• [What is needed] Images are to be excluded from the copy, and the records below reproduced word for word.

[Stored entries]
------
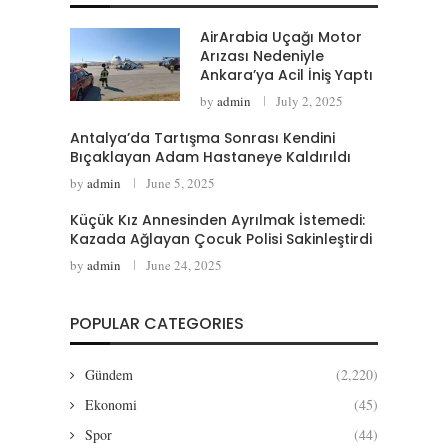
AirArabia Uçağı Motor
Arızası Nedeniyle
Ankara’ya Acil İniş Yaptı
by
admin
July 2, 2025
Antalya’da Tartışma Sonrası Kendini
Bıçaklayan Adam Hastaneye Kaldırıldı
by
admin
June 5, 2025
Küçük Kız Annesinden Ayrılmak İstemedi:
Kazada Ağlayan Çocuk Polisi Sakinleştirdi
by
admin
June 24, 2025
POPULAR CATEGORIES
Gündem
(2,220)
Ekonomi
(45)
Spor
(44)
------
• [Solution]
AirArabia Uçağı Motor
Arızası Nedeniyle
Ankara’ya Acil İniş Yaptı
by
admin
July 2, 2025
Antalya’da Tartışma Sonrası Kendini
Bıçaklayan Adam Hastaneye Kaldırıldı
by
admin
June 5, 2025
Küçük Kız Annesinden Ayrılmak İstemedi:
Kazada Ağlayan Çocuk Polisi Sakinleştirdi
by
admin
June 24, 2025
POPULAR CATEGORIES
Gündem
(2,220)
Ekonomi
(45)
Spor
(44)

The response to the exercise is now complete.